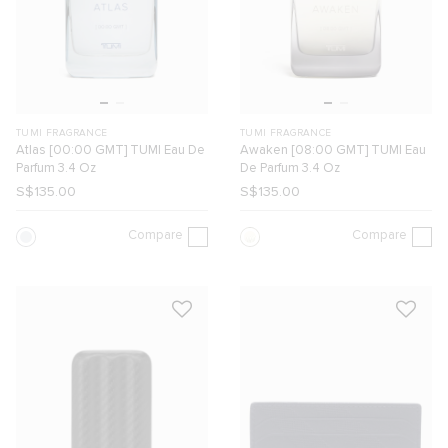
TUMI FRAGRANCE
TUMI FRAGRANCE
Atlas [00:00 GMT] TUMI Eau De
Awaken [08:00 GMT] TUMI Eau
Parfum 3.4 Oz
De Parfum 3.4 Oz
S$135.00
S$135.00
Compare
Compare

EXERCISE
Write out all of the records above. Keep them exact and leave out the pictures.

TASK RESULT
TUMI FRAGRANCE
TUMI FRAGRANCE
Atlas [00:00 GMT] TUMI Eau De
Awaken [08:00 GMT] TUMI Eau
Parfum 3.4 Oz
De Parfum 3.4 Oz
S$135.00
S$135.00
Compare
Compare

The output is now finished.